Betsy and I Killed the Bear ist ein veraltetes amerikanisches geflügeltes Wort, dessen Bedeutung heutzutage beinahe völlig verloren gegangen ist. Huey arbeitet oft mit solchen evokativen, etwas rätselhaften, gleichsam archäologischen Funden. Huey sucht nach Spuren der Existenz Anderer in verworfenen oder nicht beachteten Dingen und sieht seine Arbeit als Kollaboration mit der Vergangenheit.
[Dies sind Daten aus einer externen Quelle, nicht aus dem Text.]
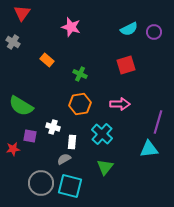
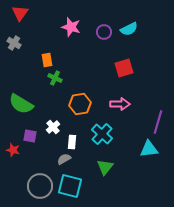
red triangle: moved 2 px left
purple circle: moved 50 px left
gray cross: moved 1 px right, 1 px down
orange rectangle: rotated 40 degrees clockwise
red square: moved 2 px left, 3 px down
green cross: moved 25 px left, 4 px down
green semicircle: moved 2 px up
white cross: rotated 32 degrees clockwise
red star: moved 1 px down; rotated 24 degrees clockwise
gray circle: moved 1 px left, 3 px down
Bei Betsy and I Killed the Bear hat er sich fast ausschließlich auf gefundene Bilder der eigenen Familiengeschichte konzentriert: 35 mm Kodachrome Kleinbilddias, die er übernimmt und im analogen Verfahren neu präsentiert.
Hueys Bemühen ist zweierlei: in seinen fiktiven Erinnerungen zu schwelgen, sozusagen seine eigene Präsenz darin zu finden, und trotzdem eine offene Geschichte daraus zu machen – die Fiktion also zu erweitern, um für Nichtbeteiligte Platz zu schaffen.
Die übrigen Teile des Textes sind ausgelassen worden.